Biosynthesis of indole diterpenes, emindole, and paxilline: involvement of a common intermediate.

The key step for construction of the carbon skeleton in the indole diterpenes, paxilline, and emindole DA was examined. Intact incorporation of multiply (2)H-labeled 3-geranylgeranylindole into two different fungal metabolites proves 3-geranylgeranylindole to be a biosynthetic intermediate. These results give evidence that indole diterpenes are biosynthesized via epoxidation of a common intermediate, and the subsequent cationic cyclization, analogous to those in the steroid biosynthesis. [structure: see text]

Dihydrocoronatine, promising candidate for a chemical probe to study coronatine-, jasmonoid- and octadecanoid-binding protein.
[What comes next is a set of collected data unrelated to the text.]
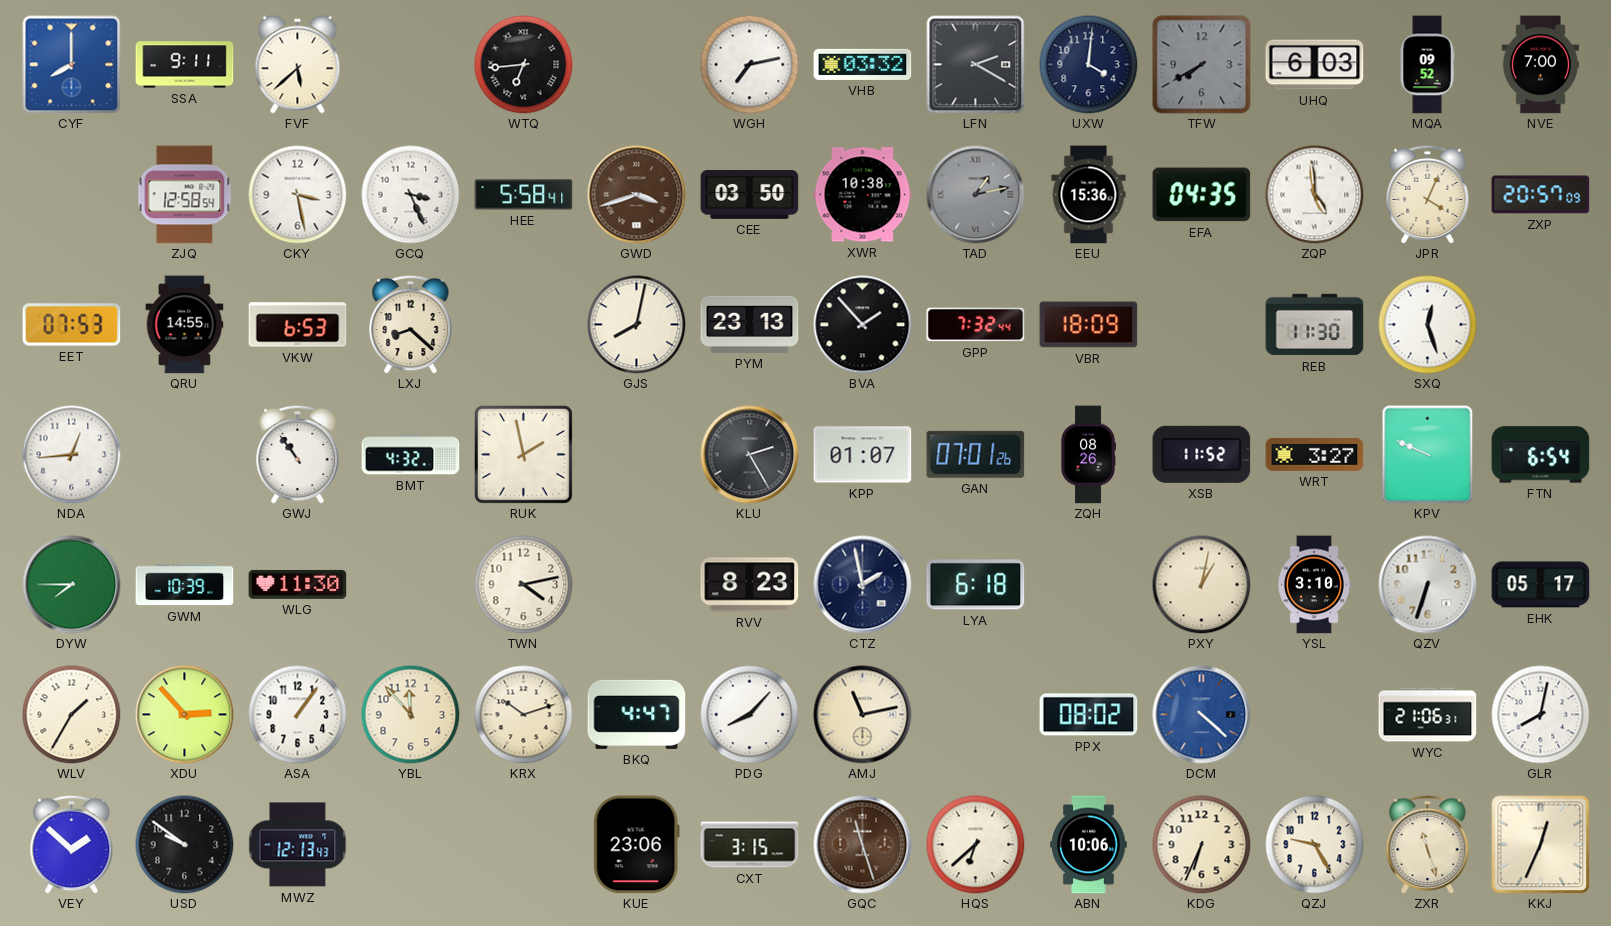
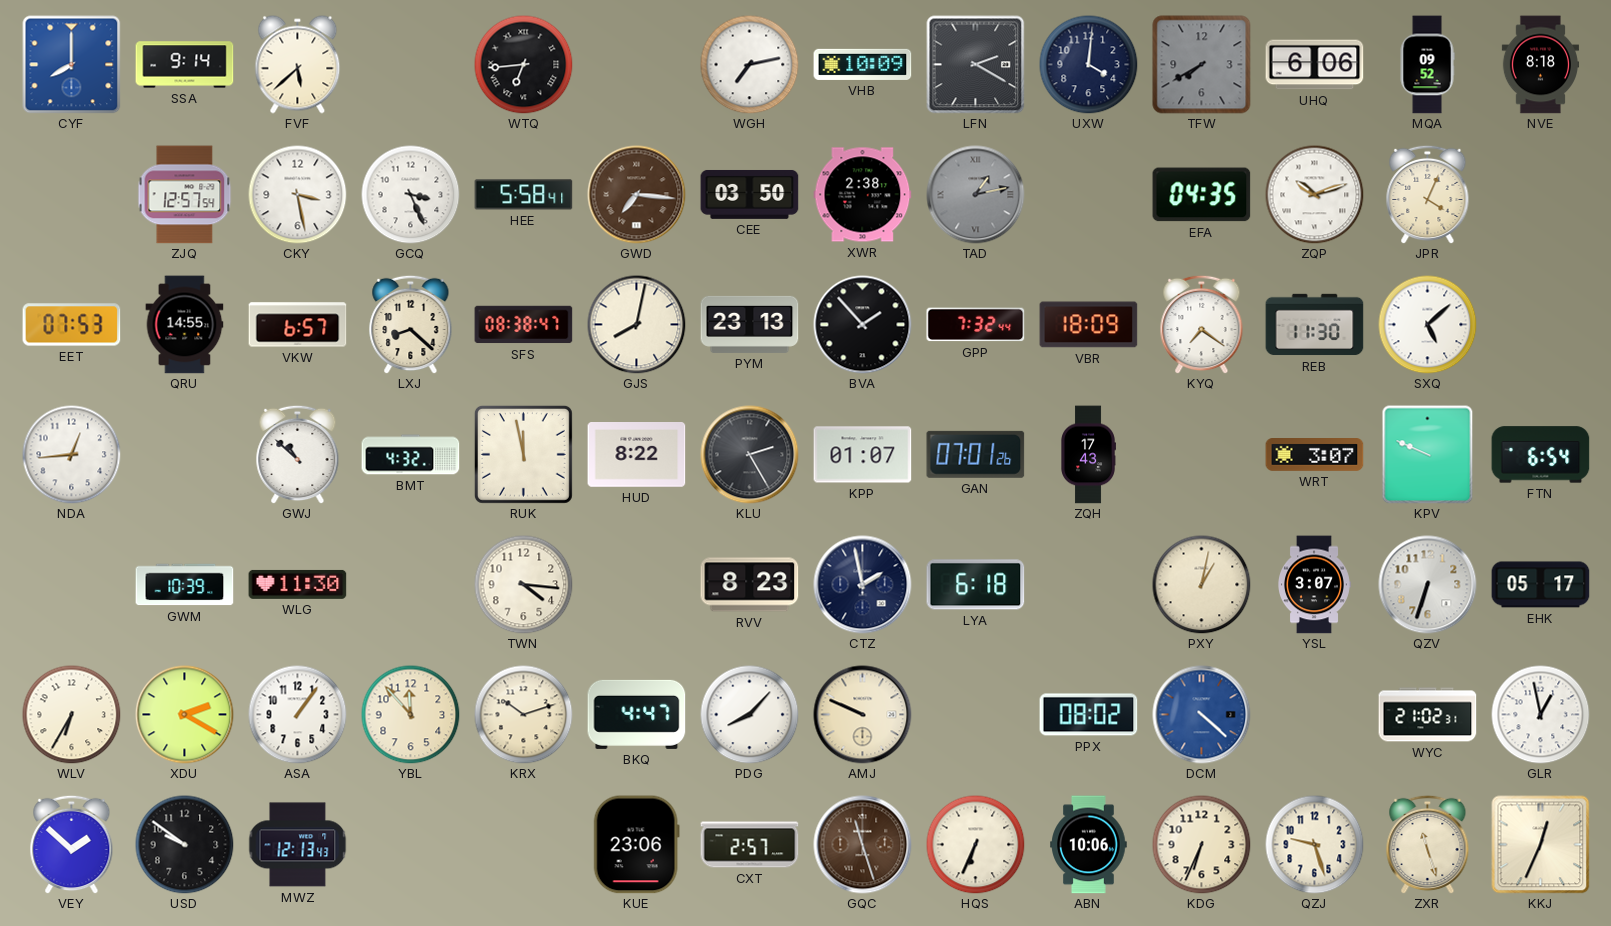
SSA: 9:11 -> 9:14
VHB: 03:32 -> 10:09
UHQ: 6:03 -> 6:06
NVE: 7:00 -> 8:18
ZJQ: 12:58 -> 12:57
GWD: 3:42 -> 7:16
XWR: 10:38 -> 2:38
EEU: 15:36 -> none
ZQP: 4:59 -> 10:12
ZXP: 20:57 -> none
VKW: 6:53 -> 6:57
SFS: none -> 08:38
KYQ: none -> 7:21
SXQ: 12:27 -> 5:08
GWJ: 10:54 -> 10:52
RUK: 1:58 -> 11:58
HUD: none -> 8:22
ZQH: 08:26 -> 17:43
XSB: 11:52 -> none
WRT: 3:27 -> 3:07
DYW: 7:45 -> none
TWN: 4:13 -> 4:16
YSL: 3:10 -> 3:07
WLV: 1:35 -> 6:35
XDU: 2:53 -> 2:20
AMJ: 11:13 -> 9:49
WYC: 21:06 -> 21:02
GLR: 8:02 -> 12:58
CXT: 3:15 -> 2:57
HQS: 6:38 -> 6:34
QZJ: 9:25 -> 9:27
Coronatine (1), its synthetic analogs (6-13) and jasmonic acid induced various volatiles in rice leaves. In the range of 0.01-0.1 mM, dihydrocoronatine (7) exhibited 4-687 times higher activity for linalool emission than that of 1. The radioactive derivative of 7, [4,5-3H]-7, was employed to identify the putative coronatine-binding protein in rice leaves. 7 would be a promising candidate for a chemical probe to study cornatine-binding protein related to the jasmonoid and octadecanoid signaling pathway in higher plants. A detailed study of coronatine-binding protein in rice leaves and cell culture with [4,5-3H]-7 is now in progress.